This is Lee Ward, 93. I met him yesterday at one my listings which is a pair of homes he designed.

Lee apprenticed under Frank Lloyd Wright at Taliesin West from 1955 to 1957. Lee was living in San Francisco when he wandered into V.C. Morris gift shop on Maiden Lane that was in a building designed by Frank Lloyd Wright and built in 1948. He told me that he stood in amazement until a clerk offered to show him a book that had pictures of Fallingwater, designed by Wright in 1938. Lee said that it was in that moment he decided to be an architect. 

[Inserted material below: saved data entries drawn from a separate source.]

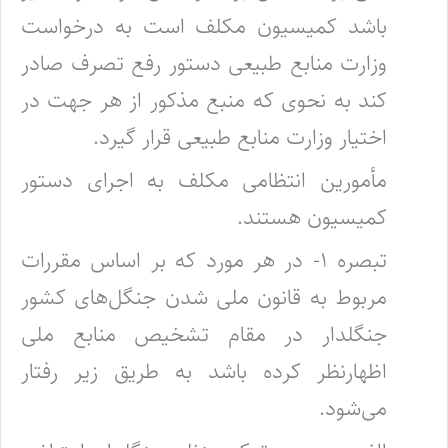
باشد کمیسیون مکلف ‌است به درخواست
وزارت منابع طبیعی دستور رفع تصرف صادر
کند به نحوی که منبع مذکور از هر جهت در
اختیار وزارت منابع طبیعی قرار گیرد.
مأمورین انتظامی مکلف به اجرای دستور
کمیسیون هستند.
تبصره ۱- در هر مورد که بر اساس مقررات
مربوط به قانون ملی شدن جنگل‌های کشور
جنگلدار در مقام تشخیص منابع ملی
اظهارنظر کرده باشد به طریق زیر رفتار
می‌شود.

I asked Lee if he knew Edgar Tafel whom I met on a hard-hat tour of the Guggenheim in New York during renovations in 1992. Edgar had invited a group, which included Gary and me, to his house where he talked about his years at Taliesin and how Fallingwater had been drawn in one afternoon. Lee laughed and confirmed that Edgar was still there as a senior architect when he arrived and that the story Edgar told me was absolutely true. He took a serious tone when he explained that the drawings may have been done in a few hours, but that “it had all been in Mr. Wright’s head all the while”. 

The houses Lee designed in Elk for a lumber baron are spectacular. My involvement with the property and its marketing have been pure joy. If you’d like to experience them, visit: MID-CENTURY ELK to access the full slideshow and virtual tours.

Upon departure our eyes locked during a long handshake and I understood that something special had just happened. Lee hadn’t been in the houses for over 60 years and acknowledged that he wouldn’t likely be back. It was a bittersweet good-bye to Elk for the old man, and I hadn’t expected to be so happy being a part of it.